С этими мыслями г-н д'Эгизи вошел в дом, где жил г-н де Ла Томасьер. Это было большое строение, хорошо выглядевшее, с вымощенным двором. Белые и черные, подобно шашечной доске, плиты сеней звенели под каблуками. Лестница с коваными перилами была широка и удобна. Все указывало на тот благоразумный достаток, который является признаком бережливого богатства. Г-н де ла Томасьер мог бы выставить его напоказ, если бы он не предпочитал увеличивать свое состояние, экономя доходы. Куржё для этого было подходящим местом. Г-н де Ла Томасьер удалился сюда, продав свою должность в парламенте. Причиною этого удаления было вовсе не состояние здоровья, а просто-напросто то, что отец г-жи де Ла Томасьер оставил им, умирая, свой дом в Куржё и два участка земли в Корни и в Бируэ, которые приносили большой доход и оказались достаточно хороши, чтобы г-н де Ла Томасьер, соединив приносимые ими доходы с тем, что он имел сам, мог устроить жизнь, как ему нравится; но он ограничил расходы своими потребностями и вкусами, которые отнюдь не принуждали к большим затратам ни других, ни его самого. Г-ну д'Эгизи все эти подробности были хорошо известны, и он уже предвкушал день, когда все это прекрасное имение перейдет к нему через посредство девицы де Ла Томасьер, внешность, сложение и манеры которой вдобавок нравились ему настолько, что помогли бы ему дождаться, с приданым в руках, чего-нибудь более существенного и прочного, чем любовь и красота. Не то чтобы г-ну д'Эгизи не нравилась девица де Ла Томасьер сама по себе, но он не мог пренебрегать теми выгодами, которыми она, помимо себя, обладала по рождению и по богатству.

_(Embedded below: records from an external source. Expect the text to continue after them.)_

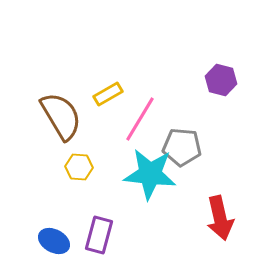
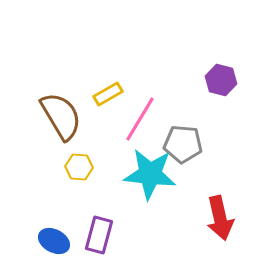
gray pentagon: moved 1 px right, 3 px up
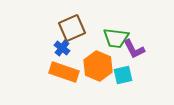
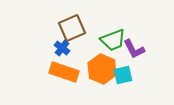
green trapezoid: moved 3 px left, 2 px down; rotated 28 degrees counterclockwise
orange hexagon: moved 4 px right, 3 px down
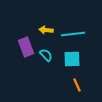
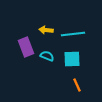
cyan semicircle: moved 1 px right, 1 px down; rotated 24 degrees counterclockwise
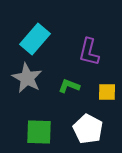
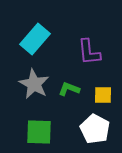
purple L-shape: rotated 20 degrees counterclockwise
gray star: moved 7 px right, 6 px down
green L-shape: moved 3 px down
yellow square: moved 4 px left, 3 px down
white pentagon: moved 7 px right
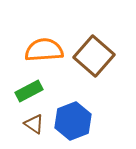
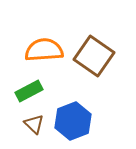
brown square: rotated 6 degrees counterclockwise
brown triangle: rotated 10 degrees clockwise
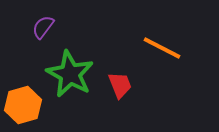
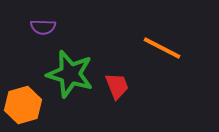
purple semicircle: rotated 125 degrees counterclockwise
green star: rotated 12 degrees counterclockwise
red trapezoid: moved 3 px left, 1 px down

Итак, едва усевшись с добряком де Ла Томасьером, круглым, толстым и склонным к одышке, г-н д'Эгизи тотчас же приступил к делу. Он был выслушан как на аудиенции. Отец, казалось, помнил о том, что был когда-то членом магистрата. На нем был огромный седой парик, и он рассматривал серебряные пряжки своих башмаков. Д'Эгизи ждал, что г-н де Ла Томасьер прервет его на первом слове и бросится ему в объятия. Поэтому он остановился сам после своего вступления. Де Ла Томасьер дал ему высказаться до конца. Без сомнения, за это время де Ла Томасьер обдумывал суть своего ответа. Он был ясен, потому что по существу это был отказ. Выражения, подысканные для того, чтобы смягчить удар, не достигли, быть может, своей цели, потому что речь эта вздернула маленького г-на д'Эгизи на дыбы. Краснота его лица выразила его душевное раздражение. Он охотно бы схватил за горло де Ла Томасьера, тем более что досада, которую он испытывал, не находила себе выхода. Даже переход до кареты в сопровождении толстяка де Ла Томасьера ничего не дал ему. Единственное, что ему оставалось, это было с такой силой хлопнуть дверцами, что стекла со звоном разбились и выпали по кусочкам, в то время как внутри кареты он изрыгал гневные проклятия и топал в бешенстве ногами.